**Task brief**. Because the listing below is to be kept intact, restate all of it word for word.

· · · · · · ·

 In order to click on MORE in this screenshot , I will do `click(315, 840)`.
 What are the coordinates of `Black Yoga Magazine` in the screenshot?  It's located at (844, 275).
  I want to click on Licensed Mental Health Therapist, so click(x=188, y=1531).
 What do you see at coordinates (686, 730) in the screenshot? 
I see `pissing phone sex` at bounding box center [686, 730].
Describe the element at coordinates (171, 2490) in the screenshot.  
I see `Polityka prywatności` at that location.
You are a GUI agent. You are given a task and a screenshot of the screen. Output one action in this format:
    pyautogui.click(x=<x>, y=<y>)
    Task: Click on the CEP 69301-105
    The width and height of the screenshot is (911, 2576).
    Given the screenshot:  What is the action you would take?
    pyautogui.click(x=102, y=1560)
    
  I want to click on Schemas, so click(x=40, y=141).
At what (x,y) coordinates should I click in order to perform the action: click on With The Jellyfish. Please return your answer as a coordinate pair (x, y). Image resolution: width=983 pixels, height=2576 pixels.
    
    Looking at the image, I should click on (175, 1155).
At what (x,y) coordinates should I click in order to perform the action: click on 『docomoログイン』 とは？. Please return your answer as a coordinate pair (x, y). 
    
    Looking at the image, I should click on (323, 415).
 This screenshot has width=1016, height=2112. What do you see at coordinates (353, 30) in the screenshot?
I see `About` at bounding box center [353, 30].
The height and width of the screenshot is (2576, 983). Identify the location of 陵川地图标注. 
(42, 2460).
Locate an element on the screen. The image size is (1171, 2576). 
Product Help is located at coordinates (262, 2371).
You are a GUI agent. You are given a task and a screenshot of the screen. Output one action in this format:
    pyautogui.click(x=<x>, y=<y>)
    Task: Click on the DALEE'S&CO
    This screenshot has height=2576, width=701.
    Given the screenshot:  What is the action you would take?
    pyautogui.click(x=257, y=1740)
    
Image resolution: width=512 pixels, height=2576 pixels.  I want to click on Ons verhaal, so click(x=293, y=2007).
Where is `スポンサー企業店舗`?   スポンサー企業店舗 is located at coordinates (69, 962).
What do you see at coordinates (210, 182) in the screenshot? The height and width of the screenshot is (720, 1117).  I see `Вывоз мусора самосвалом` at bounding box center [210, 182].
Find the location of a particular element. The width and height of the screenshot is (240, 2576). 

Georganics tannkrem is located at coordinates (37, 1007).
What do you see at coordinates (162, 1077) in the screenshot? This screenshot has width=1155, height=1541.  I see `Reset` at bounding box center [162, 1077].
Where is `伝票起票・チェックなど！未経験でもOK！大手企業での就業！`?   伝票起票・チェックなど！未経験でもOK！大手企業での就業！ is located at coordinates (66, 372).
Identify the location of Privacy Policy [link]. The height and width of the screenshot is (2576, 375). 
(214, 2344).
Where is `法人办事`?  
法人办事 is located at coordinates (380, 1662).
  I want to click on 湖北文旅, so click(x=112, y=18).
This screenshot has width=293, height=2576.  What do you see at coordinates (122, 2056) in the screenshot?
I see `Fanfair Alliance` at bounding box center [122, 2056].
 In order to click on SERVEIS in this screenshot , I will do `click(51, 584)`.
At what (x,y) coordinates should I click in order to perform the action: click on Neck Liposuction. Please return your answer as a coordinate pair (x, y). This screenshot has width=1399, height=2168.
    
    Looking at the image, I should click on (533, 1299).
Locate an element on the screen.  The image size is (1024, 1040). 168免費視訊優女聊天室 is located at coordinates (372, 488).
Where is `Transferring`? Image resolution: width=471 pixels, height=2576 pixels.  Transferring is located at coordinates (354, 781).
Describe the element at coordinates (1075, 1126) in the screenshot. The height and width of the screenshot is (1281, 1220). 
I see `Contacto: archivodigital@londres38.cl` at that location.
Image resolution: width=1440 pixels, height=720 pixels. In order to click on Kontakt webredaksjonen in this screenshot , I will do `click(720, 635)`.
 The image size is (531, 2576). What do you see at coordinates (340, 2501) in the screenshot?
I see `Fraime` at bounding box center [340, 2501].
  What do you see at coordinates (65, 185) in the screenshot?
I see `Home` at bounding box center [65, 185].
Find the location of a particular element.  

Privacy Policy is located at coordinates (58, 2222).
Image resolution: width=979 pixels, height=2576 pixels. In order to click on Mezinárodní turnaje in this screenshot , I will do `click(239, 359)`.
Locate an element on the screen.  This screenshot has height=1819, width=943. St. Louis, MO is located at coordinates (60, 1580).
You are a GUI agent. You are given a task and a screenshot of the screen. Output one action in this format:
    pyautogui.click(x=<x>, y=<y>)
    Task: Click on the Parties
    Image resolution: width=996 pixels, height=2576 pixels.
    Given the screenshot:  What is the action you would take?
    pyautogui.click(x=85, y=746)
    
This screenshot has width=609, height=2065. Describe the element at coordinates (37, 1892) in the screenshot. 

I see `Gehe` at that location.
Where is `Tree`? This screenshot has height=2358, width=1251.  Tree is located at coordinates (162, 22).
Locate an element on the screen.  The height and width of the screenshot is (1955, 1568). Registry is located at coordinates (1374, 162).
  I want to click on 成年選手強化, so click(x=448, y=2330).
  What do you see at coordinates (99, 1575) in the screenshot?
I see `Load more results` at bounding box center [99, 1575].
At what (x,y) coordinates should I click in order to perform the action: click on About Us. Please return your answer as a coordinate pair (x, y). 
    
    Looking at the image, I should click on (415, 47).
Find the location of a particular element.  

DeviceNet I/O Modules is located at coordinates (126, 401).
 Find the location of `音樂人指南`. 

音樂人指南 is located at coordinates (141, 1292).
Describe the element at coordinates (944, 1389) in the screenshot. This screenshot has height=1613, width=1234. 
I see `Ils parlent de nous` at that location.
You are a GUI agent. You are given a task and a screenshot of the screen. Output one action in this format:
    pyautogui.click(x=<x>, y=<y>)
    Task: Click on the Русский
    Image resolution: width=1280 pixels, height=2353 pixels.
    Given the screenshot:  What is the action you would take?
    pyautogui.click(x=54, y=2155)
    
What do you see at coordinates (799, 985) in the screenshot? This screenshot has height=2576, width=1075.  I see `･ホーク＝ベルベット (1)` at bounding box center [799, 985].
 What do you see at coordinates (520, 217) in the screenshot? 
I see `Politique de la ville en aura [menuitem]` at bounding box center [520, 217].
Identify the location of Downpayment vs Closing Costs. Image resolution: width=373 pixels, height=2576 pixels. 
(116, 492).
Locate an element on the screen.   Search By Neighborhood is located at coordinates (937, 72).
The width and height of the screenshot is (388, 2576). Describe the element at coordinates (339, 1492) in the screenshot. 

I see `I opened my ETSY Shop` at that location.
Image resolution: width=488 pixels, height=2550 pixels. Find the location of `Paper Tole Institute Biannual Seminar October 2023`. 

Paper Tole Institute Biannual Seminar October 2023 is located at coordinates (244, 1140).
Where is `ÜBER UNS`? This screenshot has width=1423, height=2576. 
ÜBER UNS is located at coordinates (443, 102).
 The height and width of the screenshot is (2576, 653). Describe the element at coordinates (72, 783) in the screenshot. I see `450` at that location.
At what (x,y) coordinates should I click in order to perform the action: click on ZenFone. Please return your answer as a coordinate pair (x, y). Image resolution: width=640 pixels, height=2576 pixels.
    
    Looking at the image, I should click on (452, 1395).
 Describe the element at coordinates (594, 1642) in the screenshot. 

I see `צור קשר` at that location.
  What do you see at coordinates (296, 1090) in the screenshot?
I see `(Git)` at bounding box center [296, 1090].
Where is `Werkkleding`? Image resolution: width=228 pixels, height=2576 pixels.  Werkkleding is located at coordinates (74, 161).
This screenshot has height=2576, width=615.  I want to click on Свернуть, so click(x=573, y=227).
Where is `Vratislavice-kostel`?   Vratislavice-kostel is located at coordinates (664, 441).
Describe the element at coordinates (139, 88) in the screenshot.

· · · · · · ·

**Output below**.
 In order to click on MORE in this screenshot , I will do `click(315, 840)`.
 What are the coordinates of `Black Yoga Magazine` in the screenshot?  It's located at (844, 275).
  I want to click on Licensed Mental Health Therapist, so click(x=188, y=1531).
 What do you see at coordinates (686, 730) in the screenshot? 
I see `pissing phone sex` at bounding box center [686, 730].
Describe the element at coordinates (171, 2490) in the screenshot.  
I see `Polityka prywatności` at that location.
You are a GUI agent. You are given a task and a screenshot of the screen. Output one action in this format:
    pyautogui.click(x=<x>, y=<y>)
    Task: Click on the CEP 69301-105
    The width and height of the screenshot is (911, 2576).
    Given the screenshot:  What is the action you would take?
    pyautogui.click(x=102, y=1560)
    
  I want to click on Schemas, so click(x=40, y=141).
At what (x,y) coordinates should I click in order to perform the action: click on With The Jellyfish. Please return your answer as a coordinate pair (x, y). Image resolution: width=983 pixels, height=2576 pixels.
    
    Looking at the image, I should click on (175, 1155).
At what (x,y) coordinates should I click in order to perform the action: click on 『docomoログイン』 とは？. Please return your answer as a coordinate pair (x, y). 
    
    Looking at the image, I should click on (323, 415).
 This screenshot has width=1016, height=2112. What do you see at coordinates (353, 30) in the screenshot?
I see `About` at bounding box center [353, 30].
The height and width of the screenshot is (2576, 983). Identify the location of 陵川地图标注. 
(42, 2460).
Locate an element on the screen. The image size is (1171, 2576). 
Product Help is located at coordinates (262, 2371).
You are a GUI agent. You are given a task and a screenshot of the screen. Output one action in this format:
    pyautogui.click(x=<x>, y=<y>)
    Task: Click on the DALEE'S&CO
    This screenshot has height=2576, width=701.
    Given the screenshot:  What is the action you would take?
    pyautogui.click(x=257, y=1740)
    
Image resolution: width=512 pixels, height=2576 pixels.  I want to click on Ons verhaal, so click(x=293, y=2007).
Where is `スポンサー企業店舗`?   スポンサー企業店舗 is located at coordinates (69, 962).
What do you see at coordinates (210, 182) in the screenshot? The height and width of the screenshot is (720, 1117).  I see `Вывоз мусора самосвалом` at bounding box center [210, 182].
Find the location of a particular element. The width and height of the screenshot is (240, 2576). 

Georganics tannkrem is located at coordinates (37, 1007).
What do you see at coordinates (162, 1077) in the screenshot? This screenshot has width=1155, height=1541.  I see `Reset` at bounding box center [162, 1077].
Where is `伝票起票・チェックなど！未経験でもOK！大手企業での就業！`?   伝票起票・チェックなど！未経験でもOK！大手企業での就業！ is located at coordinates (66, 372).
Identify the location of Privacy Policy [link]. The height and width of the screenshot is (2576, 375). 
(214, 2344).
Where is `法人办事`?  
法人办事 is located at coordinates (380, 1662).
  I want to click on 湖北文旅, so click(x=112, y=18).
This screenshot has width=293, height=2576.  What do you see at coordinates (122, 2056) in the screenshot?
I see `Fanfair Alliance` at bounding box center [122, 2056].
 In order to click on SERVEIS in this screenshot , I will do `click(51, 584)`.
At what (x,y) coordinates should I click in order to perform the action: click on Neck Liposuction. Please return your answer as a coordinate pair (x, y). This screenshot has width=1399, height=2168.
    
    Looking at the image, I should click on (533, 1299).
Locate an element on the screen.  The image size is (1024, 1040). 168免費視訊優女聊天室 is located at coordinates (372, 488).
Where is `Transferring`? Image resolution: width=471 pixels, height=2576 pixels.  Transferring is located at coordinates (354, 781).
Describe the element at coordinates (1075, 1126) in the screenshot. The height and width of the screenshot is (1281, 1220). 
I see `Contacto: archivodigital@londres38.cl` at that location.
Image resolution: width=1440 pixels, height=720 pixels. In order to click on Kontakt webredaksjonen in this screenshot , I will do `click(720, 635)`.
 The image size is (531, 2576). What do you see at coordinates (340, 2501) in the screenshot?
I see `Fraime` at bounding box center [340, 2501].
  What do you see at coordinates (65, 185) in the screenshot?
I see `Home` at bounding box center [65, 185].
Find the location of a particular element.  

Privacy Policy is located at coordinates (58, 2222).
Image resolution: width=979 pixels, height=2576 pixels. In order to click on Mezinárodní turnaje in this screenshot , I will do `click(239, 359)`.
Locate an element on the screen.  This screenshot has height=1819, width=943. St. Louis, MO is located at coordinates (60, 1580).
You are a GUI agent. You are given a task and a screenshot of the screen. Output one action in this format:
    pyautogui.click(x=<x>, y=<y>)
    Task: Click on the Parties
    Image resolution: width=996 pixels, height=2576 pixels.
    Given the screenshot:  What is the action you would take?
    pyautogui.click(x=85, y=746)
    
This screenshot has width=609, height=2065. Describe the element at coordinates (37, 1892) in the screenshot. 

I see `Gehe` at that location.
Where is `Tree`? This screenshot has height=2358, width=1251.  Tree is located at coordinates (162, 22).
Locate an element on the screen.  The height and width of the screenshot is (1955, 1568). Registry is located at coordinates (1374, 162).
  I want to click on 成年選手強化, so click(x=448, y=2330).
  What do you see at coordinates (99, 1575) in the screenshot?
I see `Load more results` at bounding box center [99, 1575].
At what (x,y) coordinates should I click in order to perform the action: click on About Us. Please return your answer as a coordinate pair (x, y). 
    
    Looking at the image, I should click on (415, 47).
Find the location of a particular element.  

DeviceNet I/O Modules is located at coordinates (126, 401).
 Find the location of `音樂人指南`. 

音樂人指南 is located at coordinates (141, 1292).
Describe the element at coordinates (944, 1389) in the screenshot. This screenshot has height=1613, width=1234. 
I see `Ils parlent de nous` at that location.
You are a GUI agent. You are given a task and a screenshot of the screen. Output one action in this format:
    pyautogui.click(x=<x>, y=<y>)
    Task: Click on the Русский
    Image resolution: width=1280 pixels, height=2353 pixels.
    Given the screenshot:  What is the action you would take?
    pyautogui.click(x=54, y=2155)
    
What do you see at coordinates (799, 985) in the screenshot? This screenshot has height=2576, width=1075.  I see `･ホーク＝ベルベット (1)` at bounding box center [799, 985].
 What do you see at coordinates (520, 217) in the screenshot? 
I see `Politique de la ville en aura [menuitem]` at bounding box center [520, 217].
Identify the location of Downpayment vs Closing Costs. Image resolution: width=373 pixels, height=2576 pixels. 
(116, 492).
Locate an element on the screen.   Search By Neighborhood is located at coordinates (937, 72).
The width and height of the screenshot is (388, 2576). Describe the element at coordinates (339, 1492) in the screenshot. 

I see `I opened my ETSY Shop` at that location.
Image resolution: width=488 pixels, height=2550 pixels. Find the location of `Paper Tole Institute Biannual Seminar October 2023`. 

Paper Tole Institute Biannual Seminar October 2023 is located at coordinates (244, 1140).
Where is `ÜBER UNS`? This screenshot has width=1423, height=2576. 
ÜBER UNS is located at coordinates (443, 102).
 The height and width of the screenshot is (2576, 653). Describe the element at coordinates (72, 783) in the screenshot. I see `450` at that location.
At what (x,y) coordinates should I click in order to perform the action: click on ZenFone. Please return your answer as a coordinate pair (x, y). Image resolution: width=640 pixels, height=2576 pixels.
    
    Looking at the image, I should click on (452, 1395).
 Describe the element at coordinates (594, 1642) in the screenshot. 

I see `צור קשר` at that location.
  What do you see at coordinates (296, 1090) in the screenshot?
I see `(Git)` at bounding box center [296, 1090].
Where is `Werkkleding`? Image resolution: width=228 pixels, height=2576 pixels.  Werkkleding is located at coordinates (74, 161).
This screenshot has height=2576, width=615.  I want to click on Свернуть, so click(x=573, y=227).
Where is `Vratislavice-kostel`?   Vratislavice-kostel is located at coordinates (664, 441).
Describe the element at coordinates (139, 88) in the screenshot.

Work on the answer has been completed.